Hechos históricos como la quema de la gran biblioteca que tenía en su castillo de Iniesta, hoy edificio del ayuntamiento de este pueblo, dan pie a la creación de fabulaciones sobre sus prácticas de nigromancia. Son famosas sus tratos con el diablo, al que engaña después se haberle vendido su alma dándole su sombra, su estancia en la cueva de Salamanca, su pretensión de pasar a la eternidad convenciendo a su criado de que hiciera trozos su cadáver y lo mantuviera en una redoma hasta su resurrección, etc. 

Como el resto de sus obras, el Tratado de la Consolación quedó sepultado en el olvido, hizo falta que un inglés nos la descubriera a mediados del siglo XIX, hasta entonces no aparece ninguna edición impresa de la misma, la edición anotada por Ticknor en su Historia de la Literatura Española.

 He leído que don Enrique hubiera necesitado un Goethe que lo llevara a la dimensión mítica de Fausto. Lamentablemente se ha quedado en una figura del folklore hispano, sin un genio literario que lo encumbre, pero vivo en la tradición popular.

Sus obras están recibiendo un inusitado interés los últimos años, también en España. Además de una tesis doctoral en ocho volúmenes de Pedro M. Cátedra, hay artículos científicos, reseñas, reediciones y una recopilación de todas ellas, las Obras Completas de Enrique de Villena a cargo del ya citado Pedro Cátedra.

La reciente pandemia que padecemos ha resucitado esta obra suya Tratado de la Consolación. No en vano, en el exordio o prólogo a la misma, escribe que no se trata solo de una respuesta individual para el dicho Juan Fernández de Valera, para lo cual hubiera bastado escribirle una simple carta, sino que hace un tratado para que pueda leerse ampliamente, de tal manera que aprovechen de su consuelo los que se sientan afligidos en los tiempos venideros. 

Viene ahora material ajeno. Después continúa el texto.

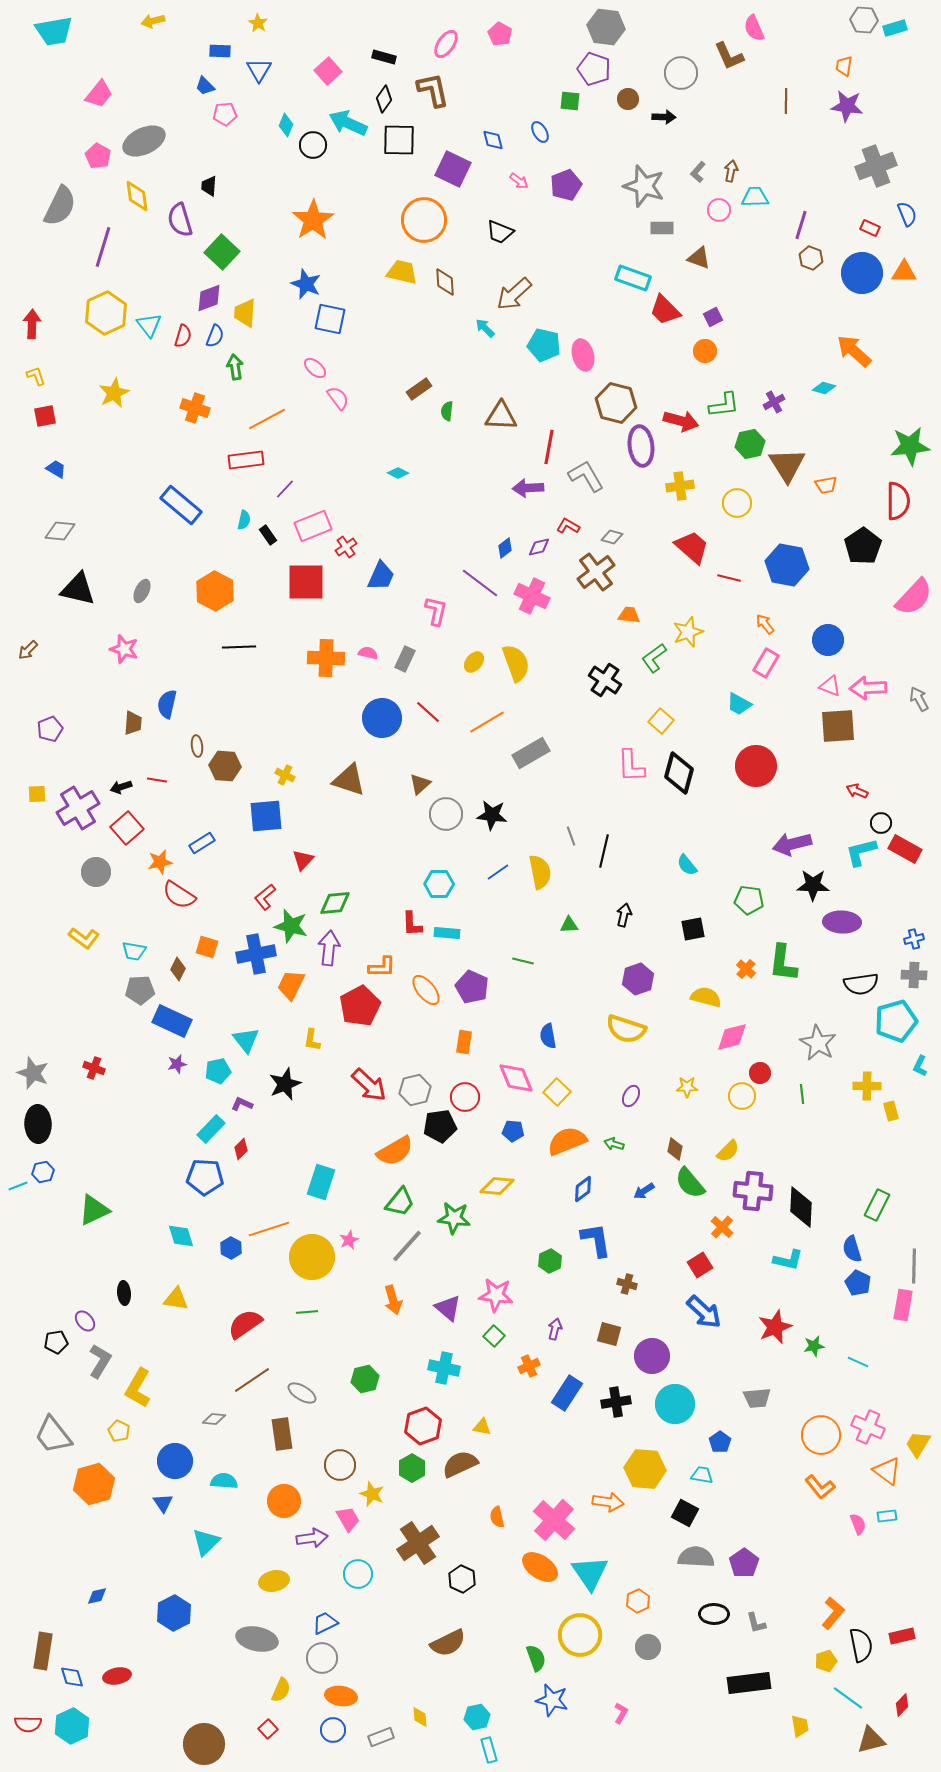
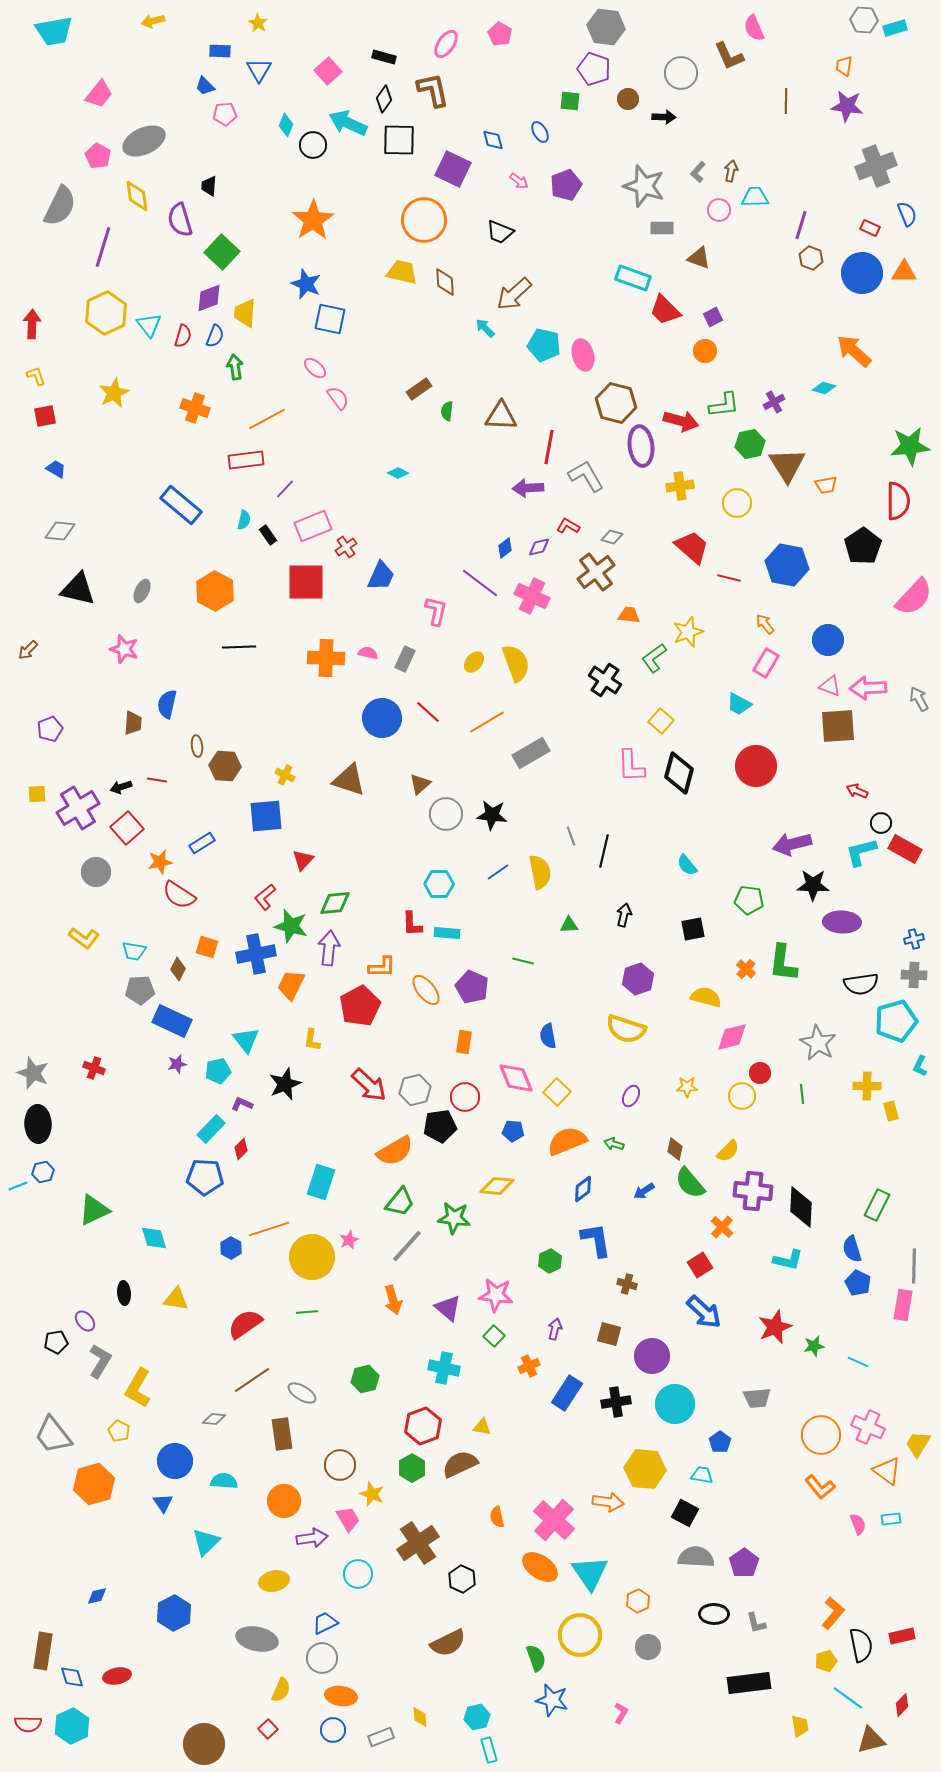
cyan diamond at (181, 1236): moved 27 px left, 2 px down
cyan rectangle at (887, 1516): moved 4 px right, 3 px down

Antes de comenzar la obra, confiesa, haber dudado qué hacer con la demanda del amigo. Lo que le ha decidido a tomar la decisión de escribir por extenso ha sido una práctica de bibliomancia que todavía se practica: abre la Biblia al azar y lo que lee es la respuesta a su pregunta. El libro se abre por el capítulo ocho de Isaías que dice: Toma una tabla grande, y con un punzón escribe en ella...

Inmediatamente se pone a realizar la tarea inspirándose en la Biblia y en fuentes clásicas, toma la figura de Job y los consejos de Boecio en su Consolación de la filosofía. Don Enrique establece tres pasos o grados en el proceso de consolar, primero el que consuela debe compartir el dolor del que sufre, en segundo lugar, debe dejar que el afligido se lamente de sus desgracias y solo entonces, en esta tercera parte del proceso, el consolador debe usar palabras de consuelo, para lo cual puede acudir a diversas fuentes: religión, filosofía, ejemplos de vidas de personajes de la Antigüedad o mitos clásicos.

La reciente pandemia que ha hecho aflorar multitud de libros filosóficos sobre el tema, ha olvidado en cambio el Tratado de la Consolación que escribió un conquense, señor de Iniesta, para otro conquense, educado en su servicio, y primer admirador.